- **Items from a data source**
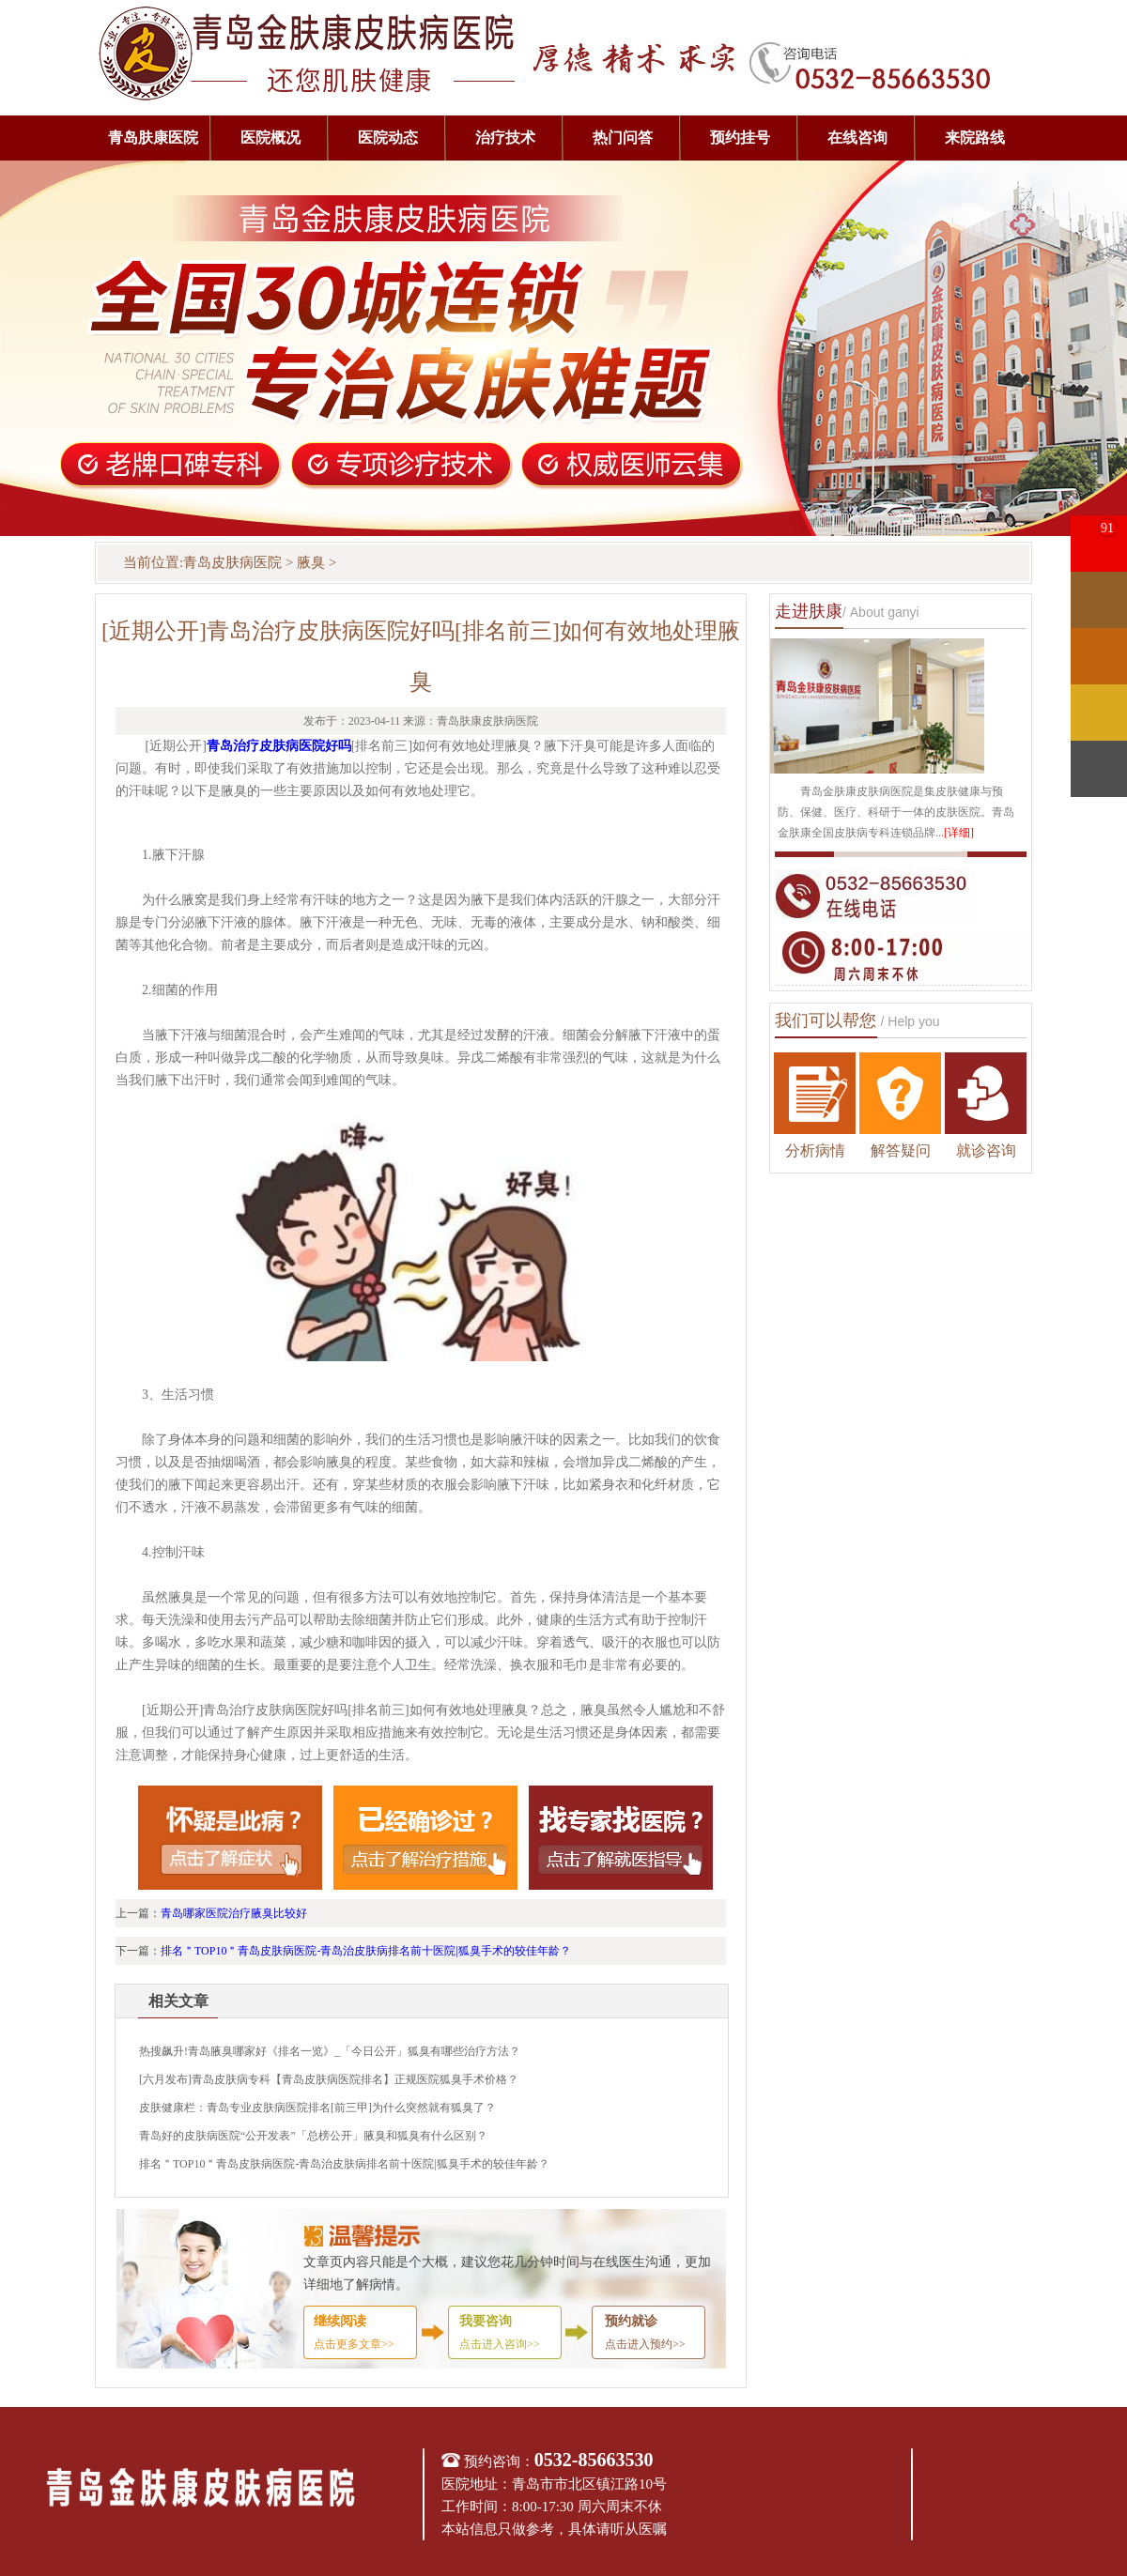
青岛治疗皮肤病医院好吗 (279, 746)
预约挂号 (740, 138)
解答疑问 (901, 1150)
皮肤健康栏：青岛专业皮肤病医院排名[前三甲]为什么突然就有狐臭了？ (317, 2107)
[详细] (959, 832)
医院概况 (270, 138)
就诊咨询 (986, 1150)
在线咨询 (857, 138)
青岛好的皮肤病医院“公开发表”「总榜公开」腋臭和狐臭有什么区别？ (313, 2135)
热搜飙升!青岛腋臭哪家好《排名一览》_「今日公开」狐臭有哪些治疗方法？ (329, 2051)
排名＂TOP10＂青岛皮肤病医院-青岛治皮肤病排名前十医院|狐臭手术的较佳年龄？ (366, 1950)
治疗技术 (505, 138)
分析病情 (815, 1150)
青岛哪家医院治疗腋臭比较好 (234, 1913)
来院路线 (975, 138)
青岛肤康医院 (153, 138)
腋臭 (311, 562)
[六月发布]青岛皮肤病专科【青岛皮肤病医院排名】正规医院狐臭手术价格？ (328, 2079)
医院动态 (388, 138)
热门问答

- **ACTIVITY**
Omit every picture while transcribing the records above exactly.

- **RESPONSE TO THE EXERCISE**
青岛治疗皮肤病医院好吗 (279, 746)
预约挂号 (740, 138)
解答疑问 (901, 1150)
皮肤健康栏：青岛专业皮肤病医院排名[前三甲]为什么突然就有狐臭了？ (317, 2107)
[详细] (959, 832)
医院概况 (270, 138)
就诊咨询 (986, 1150)
在线咨询 (857, 138)
青岛好的皮肤病医院“公开发表”「总榜公开」腋臭和狐臭有什么区别？ (313, 2135)
热搜飙升!青岛腋臭哪家好《排名一览》_「今日公开」狐臭有哪些治疗方法？ (329, 2051)
排名＂TOP10＂青岛皮肤病医院-青岛治皮肤病排名前十医院|狐臭手术的较佳年龄？ (366, 1950)
治疗技术 (505, 138)
分析病情 (815, 1150)
青岛哪家医院治疗腋臭比较好 (234, 1913)
来院路线 (975, 138)
青岛肤康医院 (153, 138)
腋臭 (311, 562)
[六月发布]青岛皮肤病专科【青岛皮肤病医院排名】正规医院狐臭手术价格？ (328, 2079)
医院动态 (388, 138)
热门问答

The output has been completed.